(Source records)
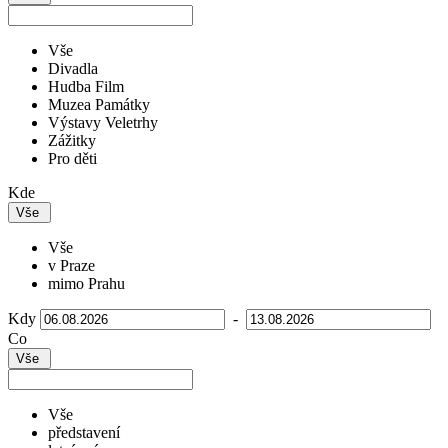
Vše
Divadla
Hudba Film
Muzea Památky
Výstavy Veletrhy
Zážitky
Pro děti
Kde
Vše
Vše
v Praze
mimo Prahu
Kdy
-
Co
Vše
Vše
představení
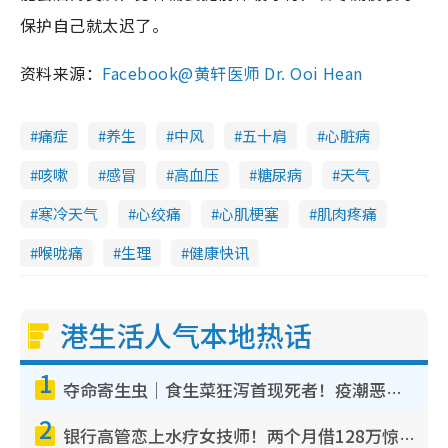
保护自己就太迟了。
资料来源：
Facebook@黄轩医师 Dr. Ooi Hean
痛症
养生
中风
五十肩
心脏病
咳嗽
感冒
高血压
糖尿病
天气
寒冷天气
心绞痛
心肌梗塞
肌肉疼痛
喉咙痛
生理
健康快讯
港生活人气本地热话
1
夺命寄生虫｜食生菜狂泻首现死者！疫潮恶化录1.8万宗病例 揭洗菜3大谬误
2
银行高管恋上水疗女技师！两个月借128万惊觉“沉船”沉落火海 揭背后疑似邪教操控卖淫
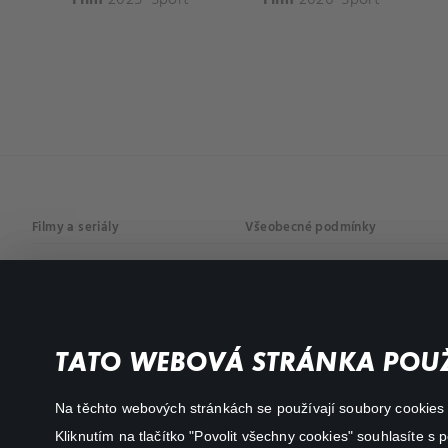
Filmy a seriály
Všeobecné podmínky
Drama
Osobní údaje
Komedie
Dokumenty
TATO WEBOVÁ STRÁNKA POUŽ
Akční
Na těchto webových stránkách se používají soubory cookies či
Kliknutím na tlačítko "Povolit všechny cookies" souhlasíte s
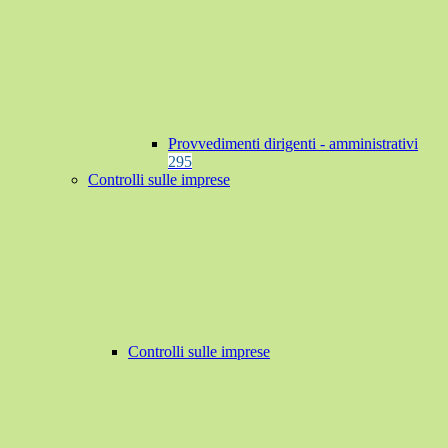
Provvedimenti dirigenti - amministrativi
295
Controlli sulle imprese
Controlli sulle imprese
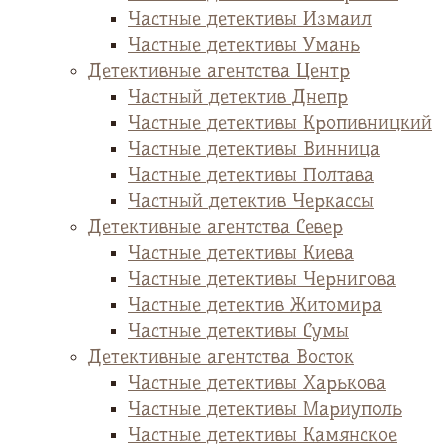
Частные детективы Измаил
Частные детективы Умань
Детективные агентства Центр
Частный детектив Днепр
Частные детективы Кропивницкий
Частные детективы Винница
Частные детективы Полтава
Частный детектив Черкассы
Детективные агентства Север
Частные детективы Киева
Частные детективы Чернигова
Частные детектив Житомира
Частные детективы Сумы
Детективные агентства Восток
Частные детективы Харькова
Частные детективы Мариуполь
Частные детективы Камянское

- [EXERCISE DETAILS]: Return the entries verbatim, pictures excluded.

- [TASK ANSWER]:
Vše
Divadla
Hudba Film
Muzea Památky
Výstavy Veletrhy
Zážitky
Pro děti
Kde
Vše
Vše
v Praze
mimo Prahu
Kdy
-
Co
Vše
Vše
představení
保护自己就太迟了。
资料来源：
Facebook@黄轩医师 Dr. Ooi Hean
痛症
养生
中风
五十肩
心脏病
咳嗽
感冒
高血压
糖尿病
天气
寒冷天气
心绞痛
心肌梗塞
肌肉疼痛
喉咙痛
生理
健康快讯
港生活人气本地热话
1
夺命寄生虫｜食生菜狂泻首现死者！疫潮恶化录1.8万宗病例 揭洗菜3大谬误
2
银行高管恋上水疗女技师！两个月借128万惊觉“沉船”沉落火海 揭背后疑似邪教操控卖淫
Filmy a seriály
Všeobecné podmínky
Drama
Osobní údaje
Komedie
Dokumenty
TATO WEBOVÁ STRÁNKA POUŽ
Akční
Na těchto webových stránkách se používají soubory cookies či
Kliknutím na tlačítko "Povolit všechny cookies" souhlasíte s
Provvedimenti dirigenti - amministrativi
295
Controlli sulle imprese
Controlli sulle imprese
Частные детективы Измаил
Частные детективы Умань
Детективные агентства Центр
Частный детектив Днепр
Частные детективы Кропивницкий
Частные детективы Винница
Частные детективы Полтава
Частный детектив Черкассы
Детективные агентства Север
Частные детективы Киева
Частные детективы Чернигова
Частные детектив Житомира
Частные детективы Сумы
Детективные агентства Восток
Частные детективы Харькова
Частные детективы Мариуполь
Частные детективы Камянское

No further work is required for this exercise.